Endoscopy 2013; 45(02): 154
DOI: 10.1055/s-0032-1326179
Letters to the editor
© Georg Thieme Verlag KG Stuttgart · New York

Residual biliary stones: do we need peroral cholangioscopy?

Y.-C. Peng
,
W.-K. Chow
Further Information

Publication History

Publication Date:
30 January 2013 (online)

Preview

We read with interest the recent study by Lee et al. regarding the use of direct peroral cholangiography for the management of residual biliary stones after mechanical lithotripsy [1]. The management of residual stones after mechanical lithotripsy indeed remains a challenge. Traditionally, residual stones are detected indirectly by occlusion cholangiography with balloon or basket. Recent studies have noted that cholangioscopy is an alternative for detecting residual biliary stones [1] [2] [3]. There are a number of technical differences between cholangiography and cholangioscopy, but the major difference lies in the ability of the latter technique to provide direct visualization of a stone. There are several factors related to non-detection of residual stones on cholangiography.

First, if a stone is insufficiently enhanced it may not be disclosed in the image. Inadequate concentration of contrast medium, mostly due to overenhancement of the biliary tract, does not allow proper visualization of the stone. The full-strength concentration of contrast medium of 50 % – 100 % (iodine 150 – 300 mg/mL) is usually optimal for opacifying the pancreatic duct or stricture lesion of the biliary tract. In a dilated common bile duct, a contrast medium concentration of 20 % – 25 % would result in better cholangiography [4]. Also, the presence of a large volume of bowel gas may mask a stone. These factors can be overcome by adequate setting of contrast medium concentration and appropriate patient positioning.

The second factor that can result in non-detection of residual stone on cholangiography is the location. Stone fragments can move upstream to intrahepatic ducts or to the distal common bile duct, particularly with a pouch, after mechanical lithotripsy. In such cases, adequate contrast concentration in the biliary system and careful examination of cholangiograms may be helpful.

The third factor is the size and composition of stones. The composition of stones depends on various conditions. Itoi et al. demonstrated that large size of bile duct stones, juxtapapillary diverticulum, and fragmentation procedure were significantly related to the presence of residual stones [2].

For intrahepatic stones, an ultraslim endoscope that can be used with a relatively larger diameter intrahepatic duct may not be capable of reaching the branches of intrahepatic ducts. Properly performed balloon occlusion cholangiography would be a better choice for intrahepatic duct stones. In addition, appropriate endoscopic retrograde cholangiopancreatography (ERCP) accessories for stone extraction, such as the flower-type basket or wire-guided flower-type basket, are capable of retrieving small biliary stones or intrahepatic duct stones. Additional therapeutic procedures such as peroral cholangiography, may not be cost-effective.
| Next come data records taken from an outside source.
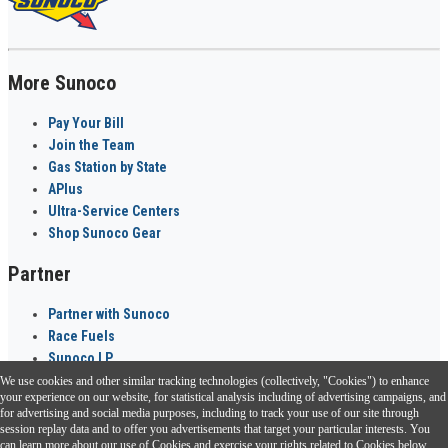
More Sunoco
Pay Your Bill
Join the Team
Gas Station by State
APlus
Ultra-Service Centers
Shop Sunoco Gear
Partner
Partner with Sunoco
Race Fuels
Sunoco LP
We use cookies and other similar tracking technologies (collectively, "Cookies") to enhance
Sunoco Go Rewards
your experience on our website, for statistical analysis including of advertising campaigns, and
®
for advertising and social media purposes, including to track your use of our site through
session replay data and to offer you advertisements that target your particular interests. You
Download the Sunoco app today. Access links from a compatible smartphone.
can learn more about our use of Cookies and exercise your rights related to Cookies below.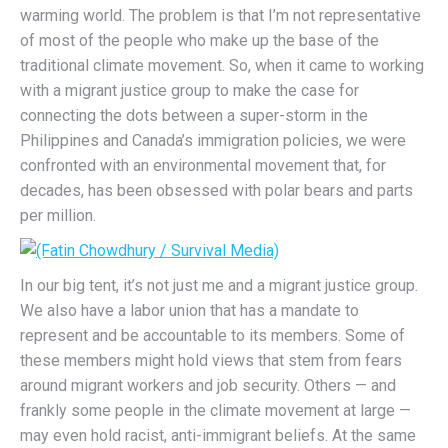
warming world. The problem is that I’m not representative
of most of the people who make up the base of the
traditional climate movement. So, when it came to working
with a migrant justice group to make the case for
connecting the dots between a super-storm in the
Philippines and Canada’s immigration policies, we were
confronted with an environmental movement that, for
decades, has been obsessed with polar bears and parts
per million.
In our big tent, it’s not just me and a migrant justice group.
We also have a labor union that has a mandate to
represent and be accountable to its members. Some of
these members might hold views that stem from fears
around migrant workers and job security. Others — and
frankly some people in the climate movement at large —
may even hold racist, anti-immigrant beliefs. At the same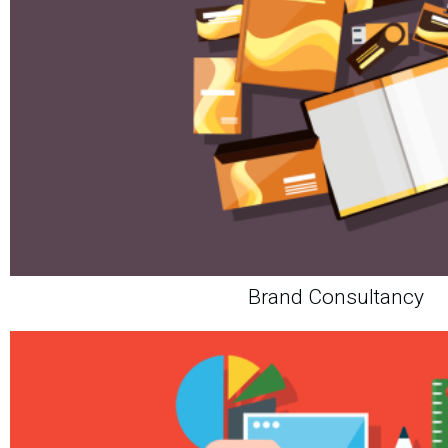
Brand Consultancy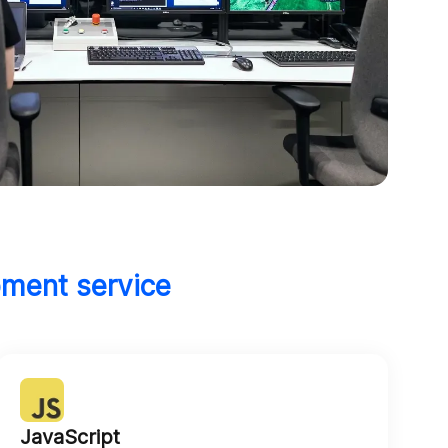
pment service
JavaScript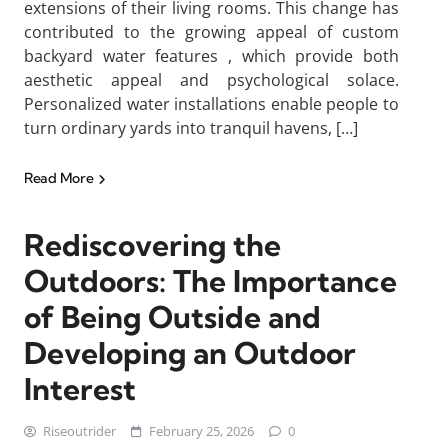
extensions of their living rooms. This change has
contributed to the growing appeal of custom
backyard water features , which provide both
aesthetic appeal and psychological solace.
Personalized water installations enable people to
turn ordinary yards into tranquil havens, […]
Read More
Rediscovering the
Outdoors: The Importance
of Being Outside and
Developing an Outdoor
Interest
Riseoutrider
February 25, 2026
0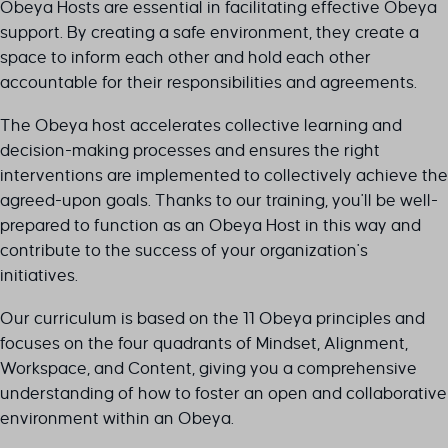
Obeya Hosts are essential in facilitating effective Obeya
support. By creating a safe environment, they create a
space to inform each other and hold each other
accountable for their responsibilities and agreements.
The Obeya host accelerates collective learning and
decision-making processes and ensures the right
interventions are implemented to collectively achieve the
agreed-upon goals. Thanks to our training, you'll be well-
prepared to function as an Obeya Host in this way and
contribute to the success of your organization's
initiatives.
Our curriculum is based on the 11 Obeya principles and
focuses on the four quadrants of Mindset, Alignment,
Workspace, and Content, giving you a comprehensive
understanding of how to foster an open and collaborative
environment within an Obeya.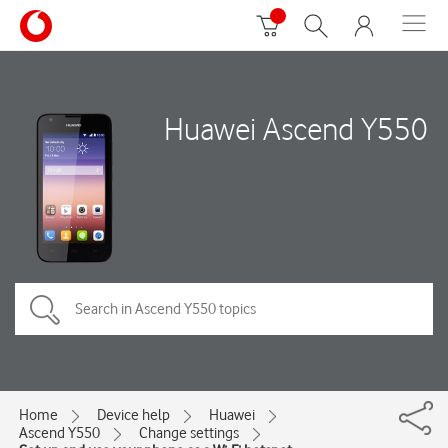
Huawei Ascend Y550
Home
Device help
Huawei
Ascend Y550
Change settings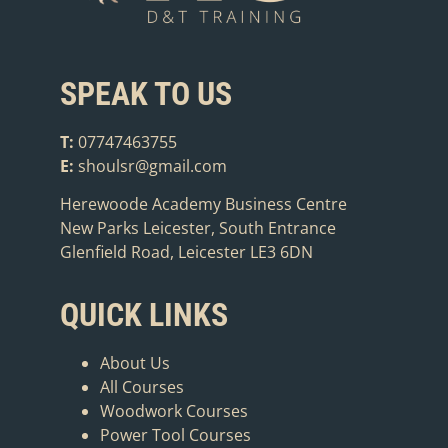
SPEAK TO US
T:
07747463755
E:
shoulsr@gmail.com
Herewoode Academy Business Centre
New Parks Leicester, South Entrance
Glenfield Road, Leicester LE3 6DN
QUICK LINKS
About Us
All Courses
Woodwork Courses
Power Tool Courses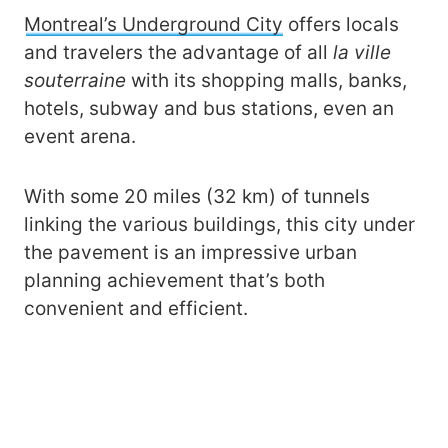
Montreal’s Underground City
offers locals
and travelers the advantage of all
la ville
souterraine
with its shopping malls, banks,
hotels, subway and bus stations, even an
event arena.
With some 20 miles (32 km) of tunnels
linking the various buildings, this city under
the pavement is an impressive urban
planning achievement that’s both
convenient and efficient.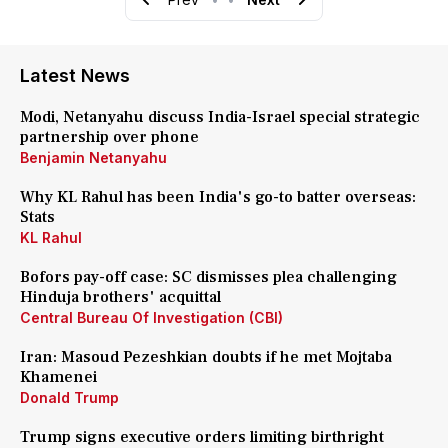
Latest News
Modi, Netanyahu discuss India-Israel special strategic
partnership over phone
Benjamin Netanyahu
Why KL Rahul has been India's go-to batter overseas:
Stats
KL Rahul
Bofors pay-off case: SC dismisses plea challenging
Hinduja brothers' acquittal
Central Bureau Of Investigation (CBI)
Iran: Masoud Pezeshkian doubts if he met Mojtaba
Khamenei
Donald Trump
Trump signs executive orders limiting birthright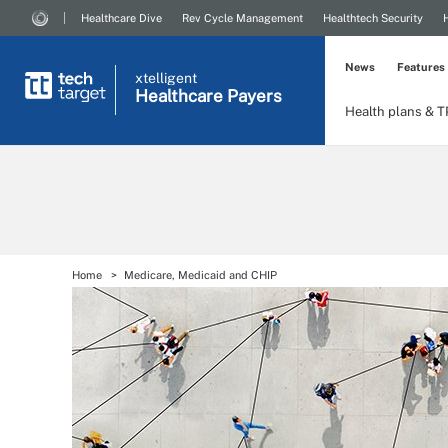
Healthcare Dive
Rev Cycle Management
Healthtech Security
News
Features
xtelligent
Healthcare Payers
Health plans & 
Home
Medicare, Medicaid and CHIP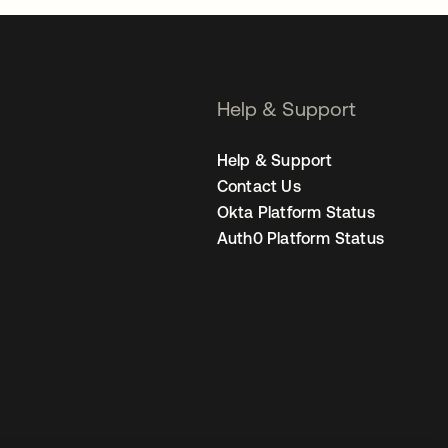
Help & Support
Help & Support
Contact Us
Okta Platform Status
Auth0 Platform Status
In the event of pneumobilia (due to previous sphincterotomy or choledochal – duodenal fistula), balloon occlusion cholangiography is possible with the patient’s head placed in a downward position and the legs raised. Occlusion cholangiography can be performed to detect small lesions or stones. In this procedure, a retrieval balloon is placed above the biliary hilum and air is suctioned from the biliary tree after injection of contrast. The fully inflated balloon can then be pulled to the orifice of the common bile duct.

The patients enrolled in the aforementioned study by Lee et al. had residual stones up to 9 mm in diameter. It is possible that the authors did not demonstrate adequate cholangiography for residual stones. Furthermore, most of the residual stones might have been dispersed after a complete endoscopic sphincterotomy, which results in complete destruction of the sphincter muscle.

Most published data suggest that alternative interventions (cholangioscopy or intraductal ultrasonography) detect residual stones better than balloon occlusion cholangiography by ERCP [1] [2] [3] [5]. There is a limited number of studies on cholangiography, though it is clear that great care must be taken to ensure that cholangiography procedures are properly performed. If the relative costs and benefits are weighed, adequate evaluation with occlusion cholangiography and complete sphincterotomy may be the best strategies for residual stones, particularly in diffused or focal stricture of the common bile duct. The major role of cholangiography for residual stones may be in the application of an additional fragmentation procedure for difficult stones.